Aim of the exercise:
Restate every line of the data word for word, except for the images.

Items from a data source

□ □ □ □

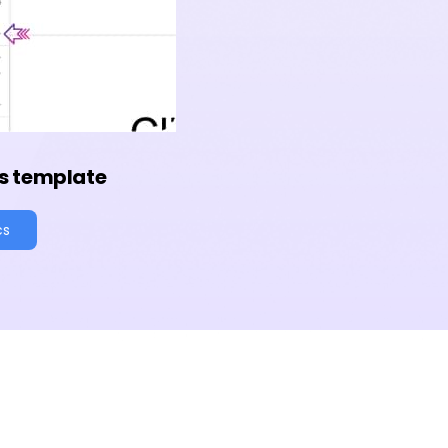
s template
cs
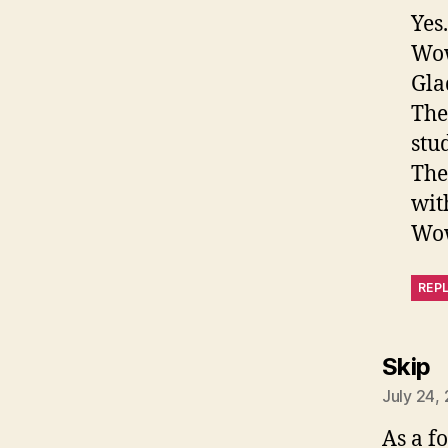
Yes
Wo
Gla
The
stu
The
wit
Wow
REP
s
Skip
July 24,
As a f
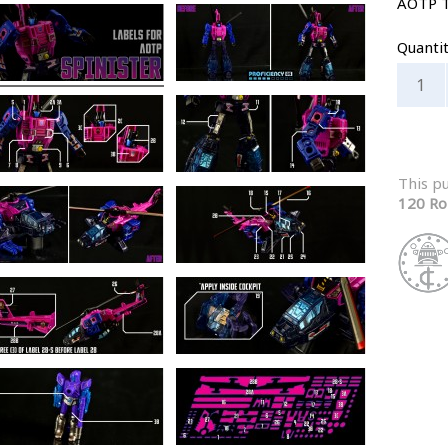
AOTP 
Quanti
This p
120 Ro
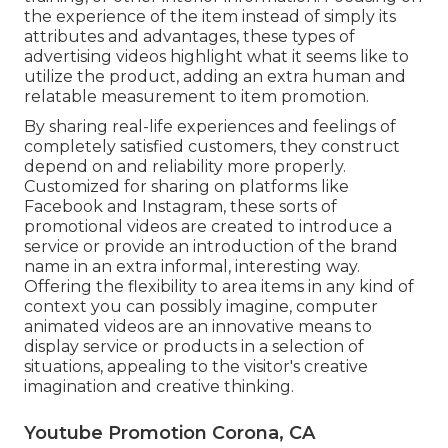
the experience of the item instead of simply its
attributes and advantages, these types of
advertising videos highlight what it seems like to
utilize the product, adding an extra human and
relatable measurement to item promotion.
By sharing real-life experiences and feelings of
completely satisfied customers, they construct
depend on and reliability more properly.
Customized for sharing on platforms like
Facebook and Instagram, these sorts of
promotional videos are created to introduce a
service or provide an introduction of the brand
name in an extra informal, interesting way.
Offering the flexibility to area items in any kind of
context you can possibly imagine, computer
animated videos are an innovative means to
display service or products in a selection of
situations, appealing to the visitor's creative
imagination and creative thinking.
Youtube Promotion Corona, CA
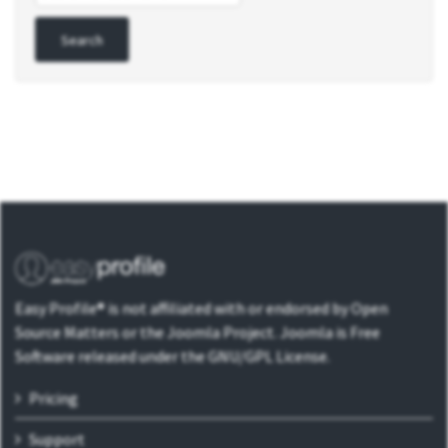
Easy Profile® is not affiliated with or endorsed by Open
Source Matters or the Joomla Project. Joomla is Free
Software released under the GNU/GPL License.
Pricing
Support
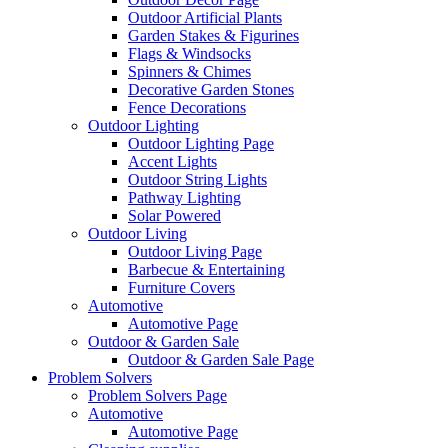
Outdoor Artificial Plants
Garden Stakes & Figurines
Flags & Windsocks
Spinners & Chimes
Decorative Garden Stones
Fence Decorations
Outdoor Lighting
Outdoor Lighting Page
Accent Lights
Outdoor String Lights
Pathway Lighting
Solar Powered
Outdoor Living
Outdoor Living Page
Barbecue & Entertaining
Furniture Covers
Automotive
Automotive Page
Outdoor & Garden Sale
Outdoor & Garden Sale Page
Problem Solvers
Problem Solvers Page
Automotive
Automotive Page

□ □ □ □

Answer for this exercise:
s template
cs
Yes
Wo
Gla
The
stu
The
wit
Wow
REP
s
Skip
July 24,
As a f
AOTP 
Quanti
This p
120 Ro
the experience of the item instead of simply its
attributes and advantages, these types of
advertising videos highlight what it seems like to
utilize the product, adding an extra human and
relatable measurement to item promotion.
By sharing real-life experiences and feelings of
completely satisfied customers, they construct
depend on and reliability more properly.
Customized for sharing on platforms like
Facebook and Instagram, these sorts of
promotional videos are created to introduce a
service or provide an introduction of the brand
name in an extra informal, interesting way.
Offering the flexibility to area items in any kind of
context you can possibly imagine, computer
animated videos are an innovative means to
display service or products in a selection of
situations, appealing to the visitor's creative
imagination and creative thinking.
Youtube Promotion Corona, CA
Easy Profile® is not affiliated with or endorsed by Open
Source Matters or the Joomla Project. Joomla is Free
Software released under the GNU/GPL License.
Pricing
Support
Outdoor Artificial Plants
Garden Stakes & Figurines
Flags & Windsocks
Spinners & Chimes
Decorative Garden Stones
Fence Decorations
Outdoor Lighting
Outdoor Lighting Page
Accent Lights
Outdoor String Lights
Pathway Lighting
Solar Powered
Outdoor Living
Outdoor Living Page
Barbecue & Entertaining
Furniture Covers
Automotive
Automotive Page
Outdoor & Garden Sale
Outdoor & Garden Sale Page
Problem Solvers
Problem Solvers Page
Automotive
Automotive Page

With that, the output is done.